Corruzione, malaffare e mafia
tra percezione e realtà
Se perfino l'ottimo Maltese…
Ieri
sera è andata in onda l’ultima puntata
di “Maltese”, un'ottima fiction, grande ritmo, bravi gli attori, eccetera, eccetera. Però, vi
si respirava un’aria da ultimi giorni di
Pompei. Peccato.
Detto
altrimenti, il solito mantra: il potere
mafioso governa l’Italia e tutti i politici sono corrotti. Si tratta di un ritornello, post Tangentopoli,
che da anni viene rilanciato quotidianamente dai mass media. La pressione
politico-mediatica è così forte che si è giunti al punto che le pensioni,
difese fino alla morte dai sindacati, quando si tratta di parlamentari e politici
in genere, sono degradate a privilegi tout court... Infatti si parla di vitalizi:
una specie di concessione dall’alto, anzi dal basso (il popolo sovrano) che
però non spetterebbe ai politici, ormai giudicati, a torto o ragione, tutti ladri e
nelle mani della mafia. Termine, quest'ultimo, oggi usato a sproposito. Ma così è.
Per
ora, siamo allo stadio dell' insofferenza crescente. Insofferenza che però rischia di sfociare in una vera e propria rabbia, che rischia di esprimersi, come è sotto l'occhio di tutti, nel voto ai partiti
populisti, neofascisti e neocomunisti, per ora fortunatamente ancora minoritari. Fino a quando però?

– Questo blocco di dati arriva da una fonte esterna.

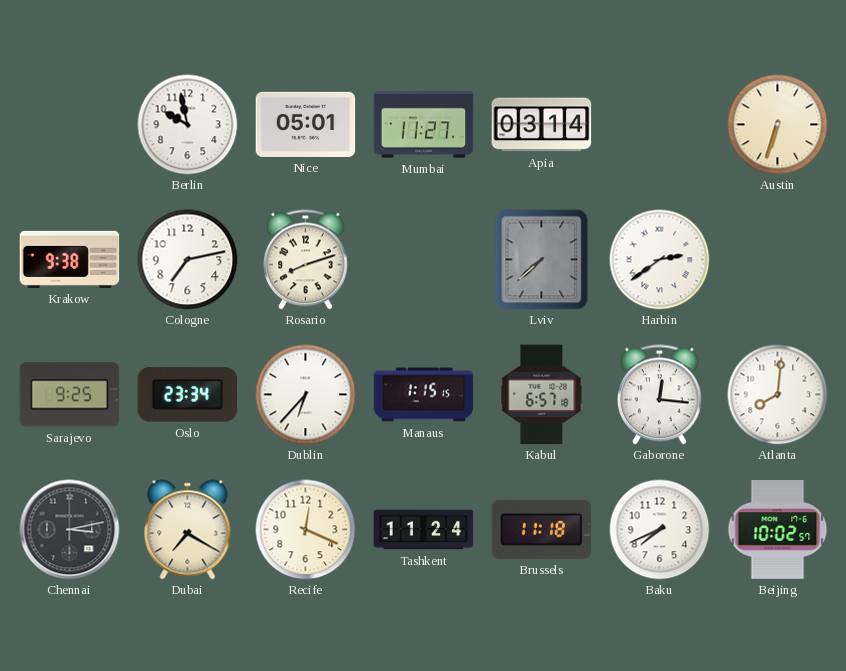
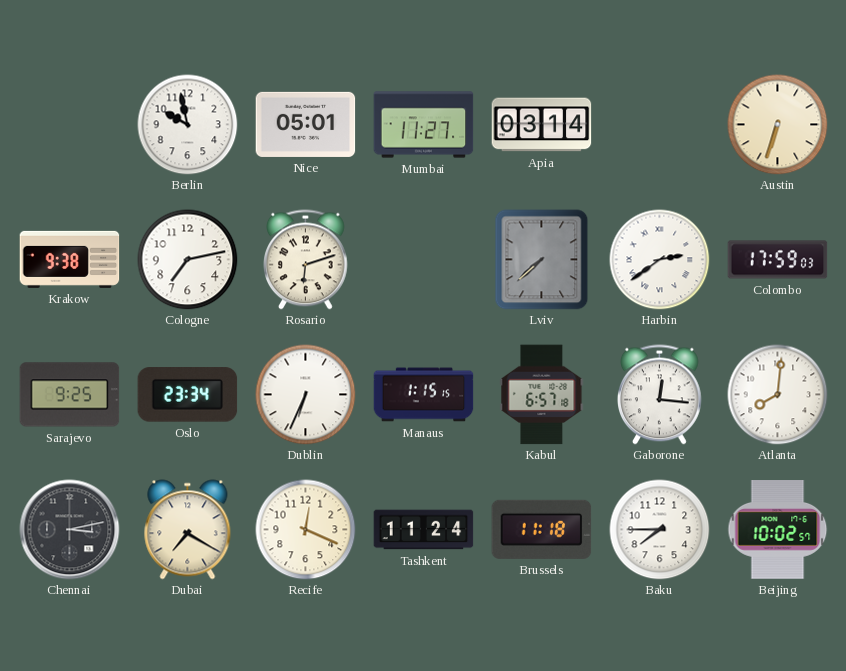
Rosario: 8:12 -> 6:12
Colombo: none -> 17:59
Dublin: 6:37 -> 6:34
Baku: 7:41 -> 7:45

Insofferenza e rabbia. Sono due termini, che rinviando al tasso di sensibilità verso fenomeni come corruzione, malaffare, mafia, sembrano essere quelli giusti per capire natura e origine della nostra deriva. Spieghiamo perché.

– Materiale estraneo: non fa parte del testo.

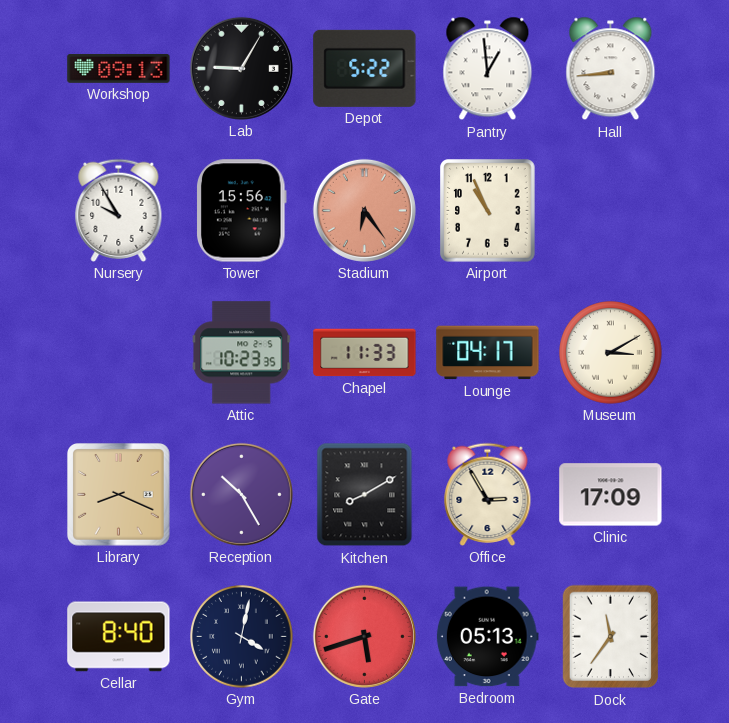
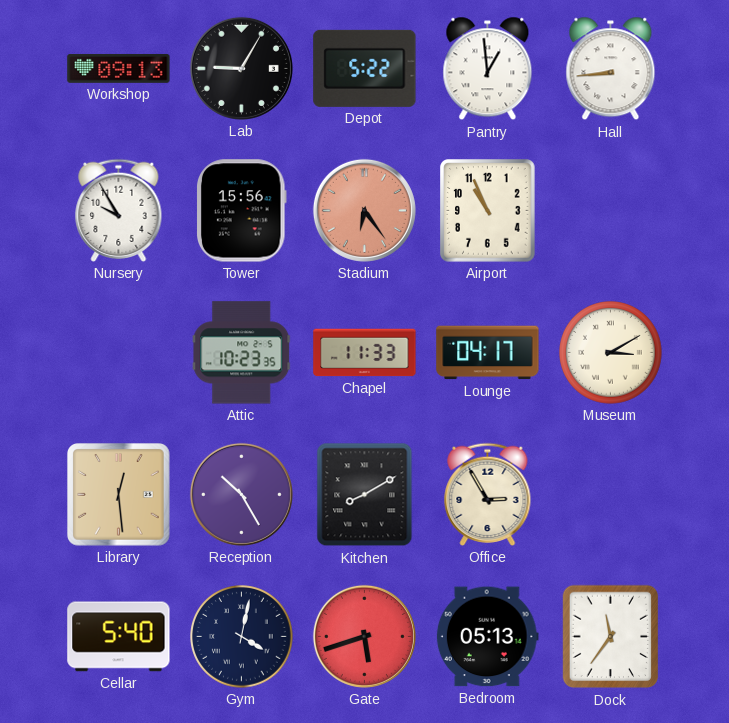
Library: 8:19 -> 12:29
Clinic: 17:09 -> none
Cellar: 8:40 -> 5:40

Insofferenza e rabbia. Sono due termini, che rinviando al tasso di sensibilità verso fenomeni come corruzione, malaffare, mafia, sembrano essere quelli giusti per capire natura e origine della nostra deriva. Spieghiamo perché.
Studi
e ricerche provano che la corruzione, sempre esistita come
risorsa politica, era più diffusa prima del 1789. Quindi non oggi. Il punto è importante, perché quel che invece è mutato con l’avvento dei regimi liberal-democratici è solo la percezione sociale del fenomeno. Come scrive lo storico Sergio Turone, in altre età gli uomini erano abituati a
tutto, perché segnati da una vita colma
di incertezze e miserie da subire con religiosa rassegnazione. Sicché, se nei secoli passati, “l’umanità
poteva sopportare senza rivolgimenti sociali un tasso di corruzione, poniamo
del 40 per cento, oggi la convivenza civile può reggere in proposito un tasso
del 3 per cento: se il livello di malcostume pubblico va oltre questo limite,
la società rischia il disfacimento” (1).
Diciamo
che Turone si ferma al dato oggettivo
del 3 per cento, non cogliendo il dato soggettivo della percezione che agisce
da moltiplicatore. Di qui però, la caccia
mediatica alle streghe e l’uso politico
improprio non della corruzione, ma -
attenzione - della percezione collettiva della
corruzione.
Ovviamente,
non si tratta di negare - come Don Ferrante a proposito della peste - l’esistenza di corruzione, malaffare, mafia, e neppure di rimpiangere il "senno" dei rassegnati
uomini del passato, bensì di comprendere che esiste una corruzione percettiva. O per dire
meglio, un fattore percettivo che,
agendo come il moltiplicatore keynesiano degli investimenti, in questo caso
“investimenti” mediatici e politici sulle credenze collettive, dilata e deforma sistematicamente i contorni storici e
le proporzioni sociologiche della
corruzione, del malaffare e della mafia.
Una vera manna per quelle forze
anti-sistemiche, che per ignoranza, stupidità, invidia sociale, romanticismo
politico, culto della lotta di classe, mito dell’uguaglianza sostanziale, vagheggiano di regolare i conti con la
civiltà post 1789.
Il
processo è in atto, e non riguarda solo l’Italia, ma l’ intero esperimento
liberal-democratico. Che in realtà è il meno corrotto della intera storia umana. Tuttavia, nessuno lo dice, neppure l’ottimo Maltese.
Carlo Gambescia
(1)
Sergio Turone, Politica ladra. Storia della corruzione in Italia. 1861-1992,
Laterza, Bari 1992, pp. 5-6, nota 1.